On gorgeous days, I scanned the horizon for clouds; sometimes I walked into the bookshop to ask the monk on duty if he’d heard the weather forecast for next Friday. When, the day before Steve’s anticipated arrival, he (almost inevitably) called to cancel, I realized that the only thing I’d done was to exile myself from Paradise, anguishing over what never came to pass.
Even if it had come to pass, my worries would have been pointless. The very place that was teaching me surrender — the beauty of its spaciousness was that I didn’t have to control a thing — had been undone by my recidivist mind. A trifling example, of course — usually worries are over something more substantial and not entirely self-induced — and yet it seemed to be smiling at me in my foolishness. The books on my desk in the cabin, as it happened, that spring were by Marcus Aurelius and Epictetus. It’s not circumstances that define us, the Stoics wrote again and again; it’s our response to circumstances. And insofar as anxiety is to a large extent in the eye of the beholder, it’s also in the power of the beholder to control.

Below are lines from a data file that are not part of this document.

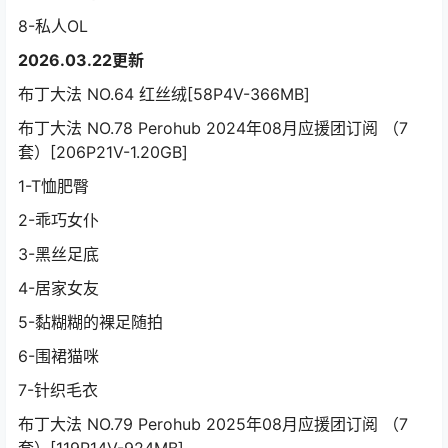
8-私人OL
2026.03.22更新
布丁大法 NO.64 红丝绒[58P4V-366MB]
布丁大法 NO.78 Perohub 2024年08月应援团订阅 （7
套）[206P21V-1.20GB]
1-T恤肥臀
2-乖巧女仆
3-黑丝足底
4-居家女友
5-黏糊糊的裸足随拍
6-围裙猫咪
7-针织毛衣
布丁大法 NO.79 Perohub 2025年08月应援团订阅 （7
套）[119P14V-924MB]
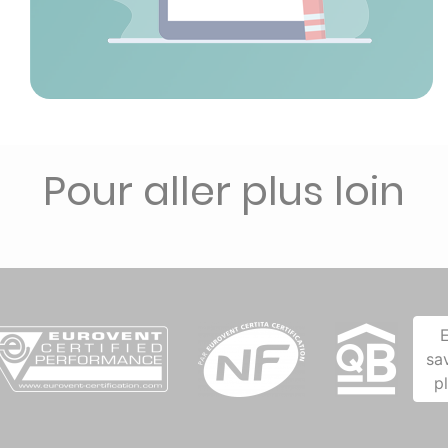
Pour aller plus loin
sa
p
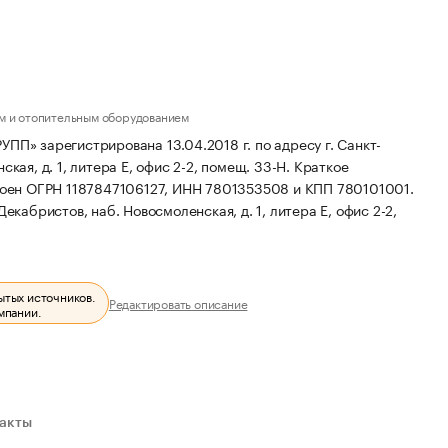
м и отопительным оборудованием
зарегистрирована 13.04.2018 г. по адресу г. Санкт-
кая, д. 1, литера Е, офис 2-2, помещ. 33-Н.
Краткое
воен ОГРН 1187847106127, ИНН 7801353508 и КПП 780101001.
екабристов, наб. Новосмоленская, д. 1, литера Е, офис 2-2,
ытых источников.
Редактировать описание
мпании.
ракты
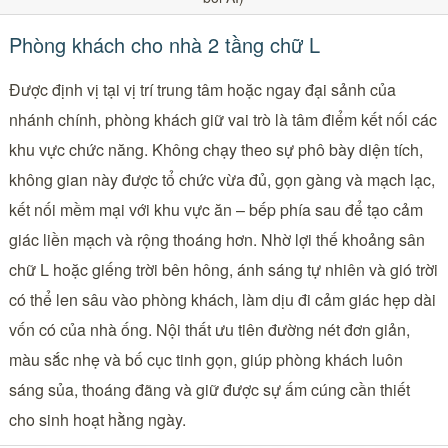
Phòng khách cho nhà 2 tầng chữ L
Được định vị tại vị trí trung tâm hoặc ngay đại sảnh của
nhánh chính, phòng khách giữ vai trò là tâm điểm kết nối các
khu vực chức năng. Không chạy theo sự phô bày diện tích,
không gian này được tổ chức vừa đủ, gọn gàng và mạch lạc,
kết nối mềm mại với khu vực ăn – bếp phía sau để tạo cảm
giác liền mạch và rộng thoáng hơn. Nhờ lợi thế khoảng sân
chữ L hoặc giếng trời bên hông, ánh sáng tự nhiên và gió trời
có thể len sâu vào phòng khách, làm dịu đi cảm giác hẹp dài
vốn có của nhà ống. Nội thất ưu tiên đường nét đơn giản,
màu sắc nhẹ và bố cục tinh gọn, giúp phòng khách luôn
sáng sủa, thoáng đãng và giữ được sự ấm cúng cần thiết
cho sinh hoạt hằng ngày.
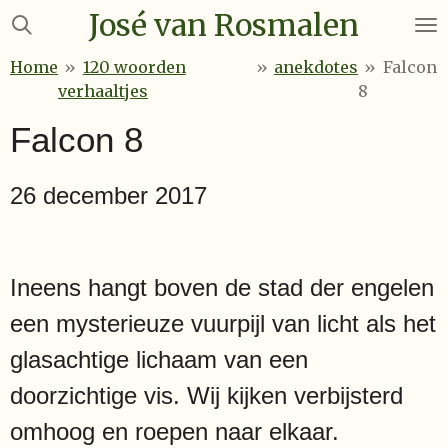
José van Rosmalen
Ga
direct
Home
»
120 woorden
»
anekdotes
»
Falcon
naar
verhaaltjes
8
de
hoofdinhoud
Falcon 8
26 december 2017
Ineens hangt boven de stad der engelen
een mysterieuze vuurpijl van licht als het
glasachtige lichaam van een
doorzichtige vis. Wij kijken verbijsterd
omhoog en roepen naar elkaar.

I couldn’t register that, however, because I was worried through the days before Steve’s projected arrival that a noisy neighbor might disturb his stay. The problem with anxiety — as Marcus Aurelius would acknowledge — is that, by definition, it’s irrational; in that regard, it’s not so different from the almost irresistible impulse to jump that seizes me every time I find myself on a 50th-floor balcony, or the senseless revulsion I feel on seeing a rope that I take to be a snake. Its power comes in those moments when reason has no sway over it.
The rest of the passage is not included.